Not all has gone swimmingly in Wu’s technology policy domain. For reasons I don’t understand, we currently have no US Chief Technology Officer. Instead we have three deputy CTOs. And the Biden administration made a good move by appointing incumbent adversary Gigi Sohn to the Federal Communications Commission, not aggressively pushing the nominee to the polls or finding a replacement. As a result, midway through Biden’s term, Democrats still lack an FCC majority.

Still, it’s clear that the Biden administration has dramatically changed the antitrust landscape, as Wu advocated before moving to DC. The question now is whether this momentum can last beyond the administration. (Microsoft won a friendly settlement from the incoming Bush Justice Department after losing its suit under the Clinton DOJ in 1999.) Also, a recent Supreme Court decision on the EPA’s limited enforcement of the government’s actions against monopolistic corporations suggests similar reversals. Wu admits to being concerned. “We know we have a somewhat challenging judicial environment,” he said. “We have to be really careful with the laws; we have to make sure they’re well-rounded. But the good news is, in most of these cases, we’re only affecting long-standing authority. The administration has seen support for the proposed antitrust legislation. (But as far as I can see, to do so (He is not cracking down on Congress leaders.)

At the end of our conversation, Wu talked about what it’s like to work on antitrust from the White House. He said it was a good opportunity to try to put into practice what I had thought or written about for two decades. “In that sense, it was the experience of a lifetime.” Shortly after that conclusion, Bloomberg reported that Wu would be returning to private life “in the coming months.” Wu He quickly tweeted Rumors of his resignation have been “exaggerated,” he said. No one in government has a monopoly on denial.

Time travel

The last time the US government took a major crackdown on the technology was when it sued Microsoft. The government won the case—Bill Gates and his company had competed illegally—but in November 1999 News week column, I asked if the judge’s plan to break up the organization made sense.

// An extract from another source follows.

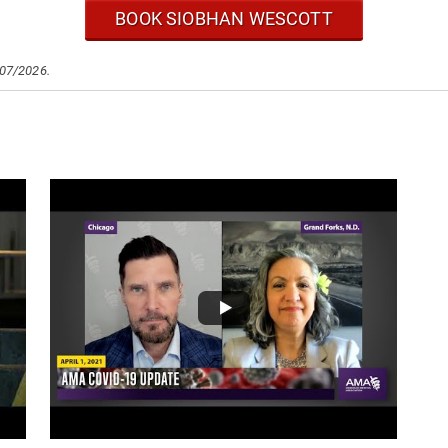
BOOK SIOBHAN WESCOTT
/07/2026.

Just as Microsoft denied the past, Justice Thomas Penfield Jackson seemed to deny the future. Indeed, the judge in the Microsoft antitrust case upheld the government’s key charge in his 207-page “Findings of Fact” that the company overstepped its bounds and coerced its business partners to protect its turf. (Microsoft insists that the behavior is exemplary.) But not all of the judge’s decisions actually are. Some are predictions of how the computer market will evolve over the next few years. And some of it, despite appeals-court warnings against judicial kibbutzing of software design, includes Judge Jackson’s startlingly confident views of what features do and don’t work in an operating system (OS).